Special projects

WHERE ARE YOU?

Mare Nostrum – the photograph In June 2014 Massimo Sestini was working on the Bergamini Frigate, during the Mare Nostrum Operation (MNO) organized by the Italian government, in response to the drowning of hundreds of migrants off the Island of Lampedusa on the 3rd October 2013. MNO involved the Italian Red Cross, Save the Children and other NGOs in an effort not only to rescue lives, but also to provide medical help, counselling and cultural support to people risking their lives to cross the Mediterranean Sea. 

On the 7th of June 2014 after many stormy days on board of the Bergamini Frigate, they could spot an extremely crowded boat and flew over it with an helicopter. All the people on the boat looked up at the helicopter as they immediately understood that they were safe, at last.

Massimo Sestini had been planning and – literally – dreaming of taking that specific photograph since 2013. He didn’t simply want to take a picture of a boat full of migrants but he intended to capture that very particular moment.

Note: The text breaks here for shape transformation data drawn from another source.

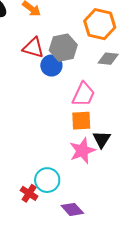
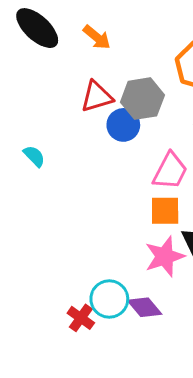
red triangle: (33, 48) -> (97, 97), turned -35
purple diamond: (72, 209) -> (145, 307), moved

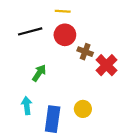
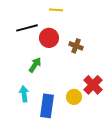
red circle: (65, 35) -> (49, 38), moved
red cross: (106, 65) -> (93, 85), moved

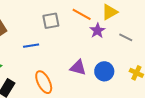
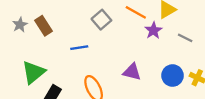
gray square: (51, 21) -> (101, 20), turned -30
blue circle: (104, 71) -> (172, 76), moved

That day Massimo Sestini managed to take the photograph he was dreaming of and, somehow, the picture started living by itself: it was selected for TIME’s Top 10 photos of 2014 and won 2015 World Press Photo Award in the category General News. Since then it has been published hundreds of times on numerous international magazines and it has been featured in some international humanitarian campaigns, like for example UNHCR’s Millions Have Fled Conflict- Please Help Today

Most of the images featured in the photo-reportage that Massimo realized on the Bergamini Frigate have been turned into a video - directed by Gabriella Guido and Rosalba Ferba, with texts by Erri De Luca and music by Giovanni Luisi - an extended 7 minutes version has been presented for the first time at Rome Film Fest 2015.

 

 

WRU? – the project Since Massimo took that photograph, he has wondered many times what happened to all those people, how their life has changed in Europe.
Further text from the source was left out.